Recently, Madonna bruised a bone falling off her heels, Emma Thompson took off her heels at the Golden Globes to avoid foot pain, and Camila Avles de-heeled herself at the Screen Actors Guild Awards.
So if celebrities keep tumbling when they're wearing heels (remember Jennifer Lawrence's fall last year at the Oscars?), how can the average person?
Meghan Cleary, author of "How To Be Truly Unstoppable In Your Stilettos" and the website Shoe Are You says it's possible. "You've got to be savvy about your high heels," Cleary said.
"It's all about planning," she adds. Her biggest tip: don't wear stilettos for more than an hour and bring a back up pair to wear the rest of the time.
The New York Daily News talked to foot experts about wearing heels, and taking a tumble in our footwear is not a new problem.

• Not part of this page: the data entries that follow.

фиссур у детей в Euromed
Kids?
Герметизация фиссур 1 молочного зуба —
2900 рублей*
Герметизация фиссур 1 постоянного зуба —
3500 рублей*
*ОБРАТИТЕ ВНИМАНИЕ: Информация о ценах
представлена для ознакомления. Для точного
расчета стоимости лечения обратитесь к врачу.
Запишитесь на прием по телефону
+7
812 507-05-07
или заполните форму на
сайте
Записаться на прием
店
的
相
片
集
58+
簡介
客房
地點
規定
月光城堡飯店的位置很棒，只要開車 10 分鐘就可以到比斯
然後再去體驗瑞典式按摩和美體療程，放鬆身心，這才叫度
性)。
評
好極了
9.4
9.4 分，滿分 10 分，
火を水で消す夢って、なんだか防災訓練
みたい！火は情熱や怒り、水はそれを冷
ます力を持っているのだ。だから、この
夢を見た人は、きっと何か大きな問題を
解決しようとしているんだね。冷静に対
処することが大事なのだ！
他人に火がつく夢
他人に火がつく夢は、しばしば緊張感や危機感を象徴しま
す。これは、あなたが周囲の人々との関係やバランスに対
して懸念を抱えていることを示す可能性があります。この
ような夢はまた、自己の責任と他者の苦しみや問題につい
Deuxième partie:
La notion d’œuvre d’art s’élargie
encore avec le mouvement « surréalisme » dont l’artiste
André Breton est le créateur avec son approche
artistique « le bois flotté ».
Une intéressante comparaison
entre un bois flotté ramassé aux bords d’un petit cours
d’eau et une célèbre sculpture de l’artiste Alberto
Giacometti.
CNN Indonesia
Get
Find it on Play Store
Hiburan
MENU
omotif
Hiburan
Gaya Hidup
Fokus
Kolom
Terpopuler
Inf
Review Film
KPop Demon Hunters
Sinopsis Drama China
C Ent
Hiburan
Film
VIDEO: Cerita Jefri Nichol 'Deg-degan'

Heels appeared as early as the Renaissance, and even back then, women who wore them had weakened Achilles tendons, shortened gastrocnemius muscles in the lower legs, and battered bones in the foot and toes.
One foot doctor even created a full-body workout designed to keep our bodies in shape for wearing stilettos (no lie!).
"You need to train the foot, ankle, and [abdominal] core," said Emily Splichal, creator of the Catwalk Confidence program.
According to Broadway choreographer Lorin Latarr, "It takes more work than you'd expect to get your body used to it."
Shop function, not fashion. The biggest women's shoe brands, like Dior and Christian Louboutin, have heels typically ranging from 3 to 5 inches. When selecting a shoe, try the "bounce back" test: put your fingers in your shoes and see if the bottoms have a strong bounce. And before you leave the store, talk those heels for a stroll on the hard wood floors.
"When you wear heels that high, you're going to pay the price for it," said Vasilios Christofilakos, an accessories design professor at the Fashion Institute of Technology.
"You just have to have some common sense when you're shopping for heels," adds Christofilakos, who has designed the RobertoVasi footwear line for men.
Even Sarah Jessica Parker, the queen of stilettos, said last year that she would have to give them up after they destroyed her feet. But for many women, you'd don't have to be that severe.
"You should only wear it when you have to," commented Dr. Louis Peterson, a Manhattan podiatrist, who said that one in six of his patients are women who have a high heel injury.
Cleary adds that if you absolutely have to wear stilettos, take time at home wearing the shoes. "You have to practice, practice, practice. Feel it out before you go out," Cleary said.